Ces constats imposent la nécessité de prendre en compte les conséquences des mesures sanitaires sur le schéma directeur sûreté et d’intégrer le cas échéant des mesures compensatoires de manière à limiter l’impact sur le niveau de sûreté (protection des files d’attente contre les véhicules bélier, obligation à un instant T de retirer son masque, renforcer les équipements de protection individuelle pour maintenir les modes de contrôle de sécurité, recherche de nouvelles technologies, etc.). Ce travail devra également être réalisé en intégrant les paramètres de l’expérience visiteur, afin de rendre acceptable ces mesures.

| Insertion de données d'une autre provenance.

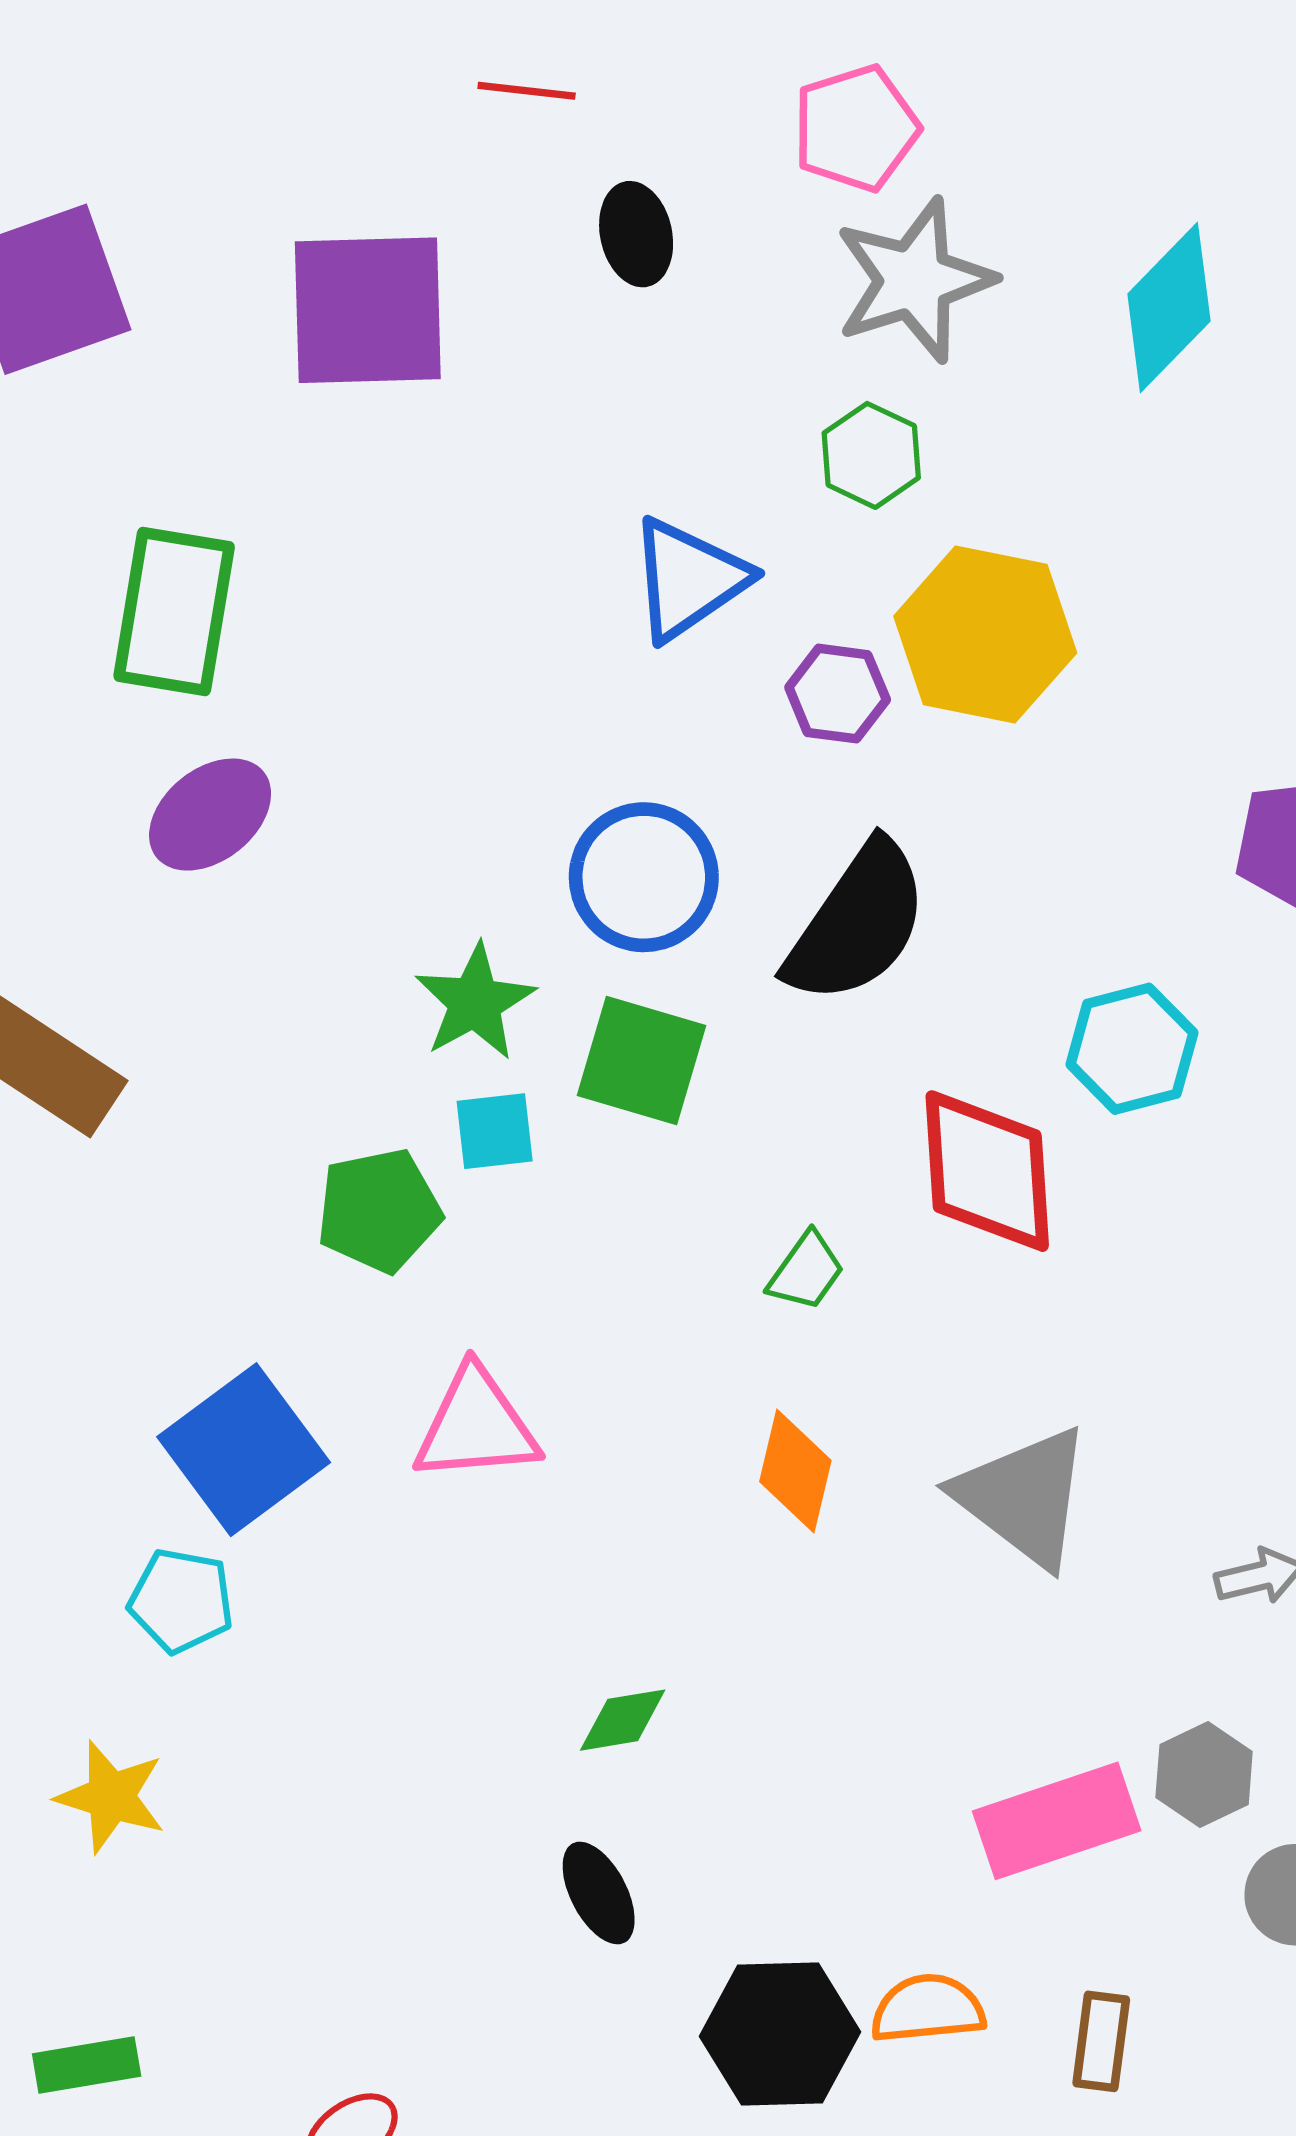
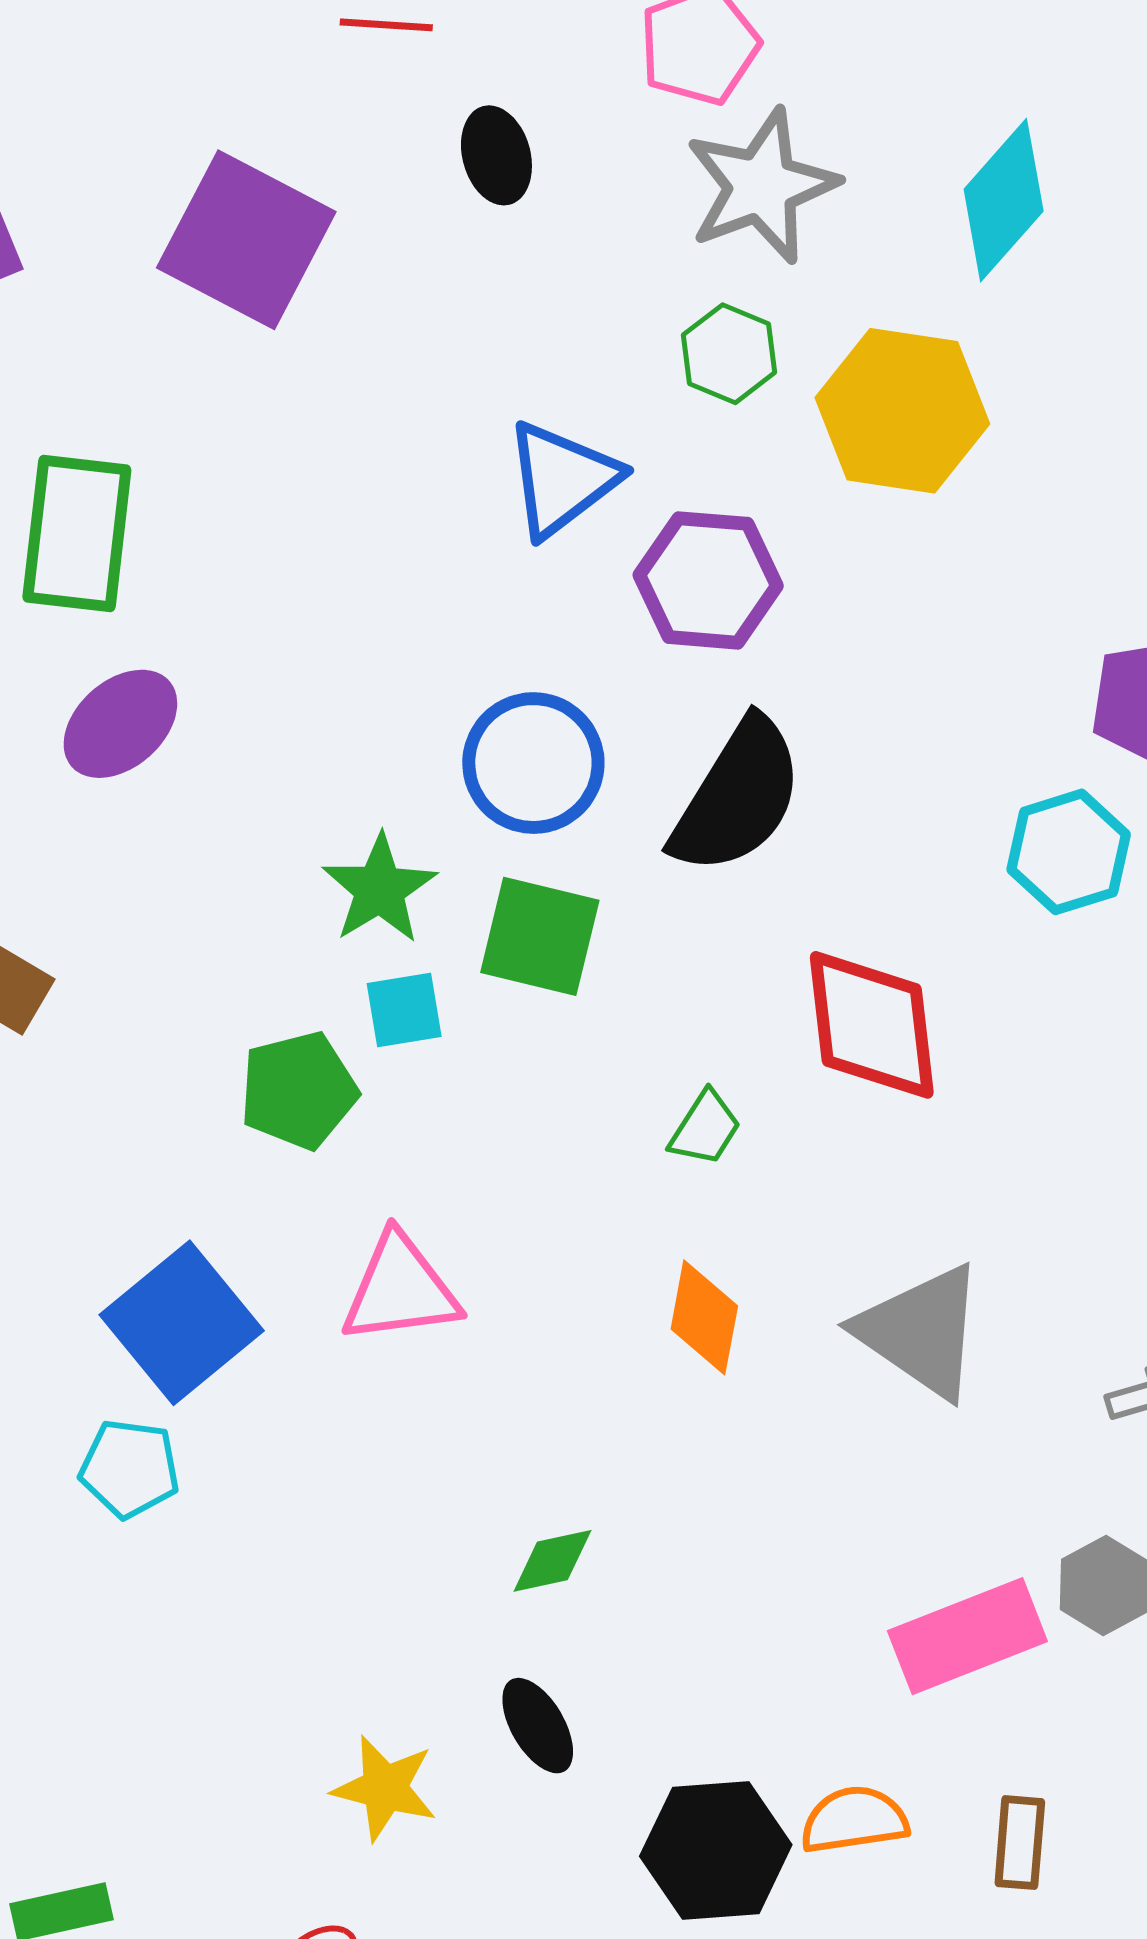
purple square: (368, 310) -> (246, 240), turned 32
yellow hexagon: (985, 635) -> (902, 411), moved
purple hexagon: (838, 694) -> (708, 580), size x1.5
cyan hexagon: (1132, 1049) -> (1069, 852), moved
yellow star: (111, 1797) -> (385, 1788), moved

Sur le plan sanitaire, la crise du COVID 19, par son caractère inédit, a surpris la quasi-totalité des observateurs, comme sur le plan terroriste les attentats de 2015 avaient surpris par leur mode opératoire inédit sur le territoire français.

Dès lors, il nous semble opportun de repenser la manière dont les analyses de risques sont prises en compte et les plans de traitement mis en application, ainsi que de repositionner la fonction sûreté vis-à-vis des contraintes économiques, marketings ou encore politiques.